While rapid advances in chat-based large-scale language models, such as ChatGPT, have yielded impressive results in solving a variety of tasks, their task-solving capabilities are heavily dependent on the human ability to guide the agent in the right direction, requiring the user to properly and users need to make their intentions appropriate and accurate prompts.
In addition, creating effective prompts often requires a deep understanding and expertise in the field; for example, someone with no transactional expertise would find it difficult to create appropriate prompts to instruct agents to develop transactional applications.
In this paper, we propose a new agent framework named role-playing to solve these problems, demonstrate its effectiveness through experiments using two large data sets, and support future research by open-sourcing the libraries associated with these implementations. This presentation will describe the paper, which made a significant contribution to the
Role-playing, the framework proposed in this paper, is a novel approach to guide multiple communication agents to autonomous task completion.
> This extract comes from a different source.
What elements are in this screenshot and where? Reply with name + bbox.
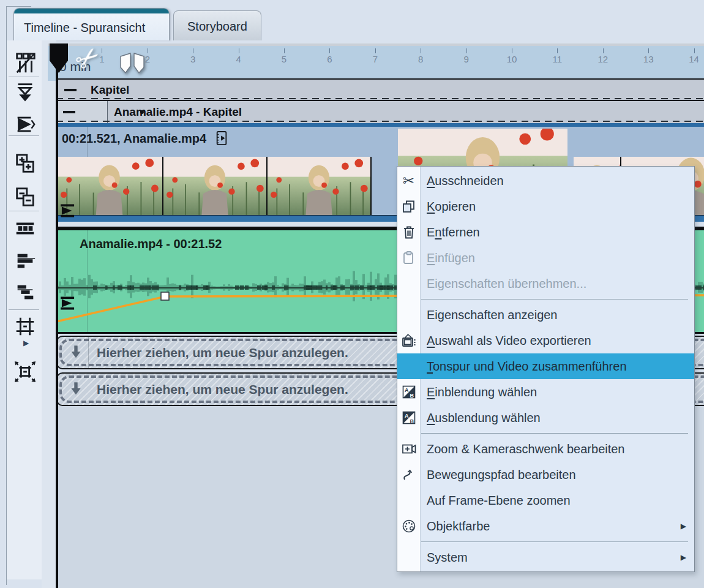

This approach will be an approach designed to solve tasks through role-playing in which two people, the AI assistant and the AI user, collaborate when given a task.
As an example, the figure below shows the entire role-playing process when a user is given the task of developing a trading bot for the stock market.
In this example, at the start of the role-playing session, the AI Assistant andAI User are assigned the roles of Python Programmer andStock Trader, respectively, while the AI User performs appropriate planning as a Task Planner and the AI Assistant AI user is the task executor and responds back to the AI user while executing the planned plan.
Thus, we can see that role-playing is structured in such a way that the user simply assigns roles to agents and the agents automatically guide each other to a plan for task completion.
In addition, the authors have open-sourced the libraries associated with the implementation of role-playing, making it a valid approach that can be used by anyone in situations where the user does not have the expertise to accomplish the task, which has been difficult in the past. The new approach is a very effective approach that can be used by anyone who does not have the expertise to accomplish the task.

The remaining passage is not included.